It seems that in the final days of the current Parliament’s mandate, Prime Minister Edi Rama will pass the contentious waste management law, which will allow the import of foreign waste into the country.
Leader of the parliamentary group of the PS, Gramoz Ruçi, informed the PS deputies on Monday that:
On Thursday we have a packed session. We will also have a meeting of the Conference of Parliamentary Leader and I want to put several important laws on the calendar to be approved within this season. I mean the law for processing solid waste in Vlora as well as the import of waste.
Profiting from the political situation in the country, where the public’s attention is directed to the political crisis and its solution, Prime Minister Rama will pass one of the most controversial and opposed laws proposed by his government.
This development is an frontal attack on all activists and citizens who thought that their attempts had managed to avoid the approval of a law that can have severe consequences for the environment and people’s life, turning the country in a garbage dump for other countries.
The decision of the Socialist majority is all the more disturbing because a reevaluation of the law may actually be a legal violation.
Parliament approved the waste management law on September 22, 2016, but President Buhar Nishani refused to sign the law, which was returned to Parliament on October 14, 2016.

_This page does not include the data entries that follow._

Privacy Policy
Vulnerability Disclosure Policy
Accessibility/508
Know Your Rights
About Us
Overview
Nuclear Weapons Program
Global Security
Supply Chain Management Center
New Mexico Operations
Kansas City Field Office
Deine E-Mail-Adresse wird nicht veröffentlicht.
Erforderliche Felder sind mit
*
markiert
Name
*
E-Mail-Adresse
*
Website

Since the moment the law returned to Parliament, the Commission for Productive Activity, Commerce, and Environment, chaired by Eduard Shalsi, who recently become Minister of State, has violated all the legal procedures and deadline foreseen by the Parliamentary Regulations.

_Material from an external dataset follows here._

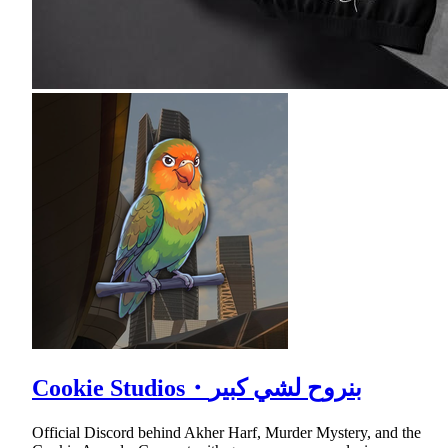
Cookie Studios・بنروح لشي كبير
Official Discord behind Akher Harf, Murder Mystery, and the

According to art. 86 of the Regulations, the Speaker of Parliament immediately has to send a law back to the appropriate commission when the President has rejected it. This commission then has 8 weeks to respond.
As President Nishani returned the law on October 14, 2016, this deadline has been clearly violated. The violation of Regulations art. 86 at the same time implies the violation of the Constitution, art. 76, 81, 82, 83, 84, 85, and 86.
This also means that the original law can no longer be brought to the Parliamentary floor. Because Parliament failed to reject Nishani’s decree not to sign the law, the law is automatically void.
The government will have to propose a completely new draft law, passing through the entire procedure yet again. It would be illegal once again to propose the same law that was rejected earlier by the President. The last recourse of civil society, and the President, would be an appeal to the Constitutional Court.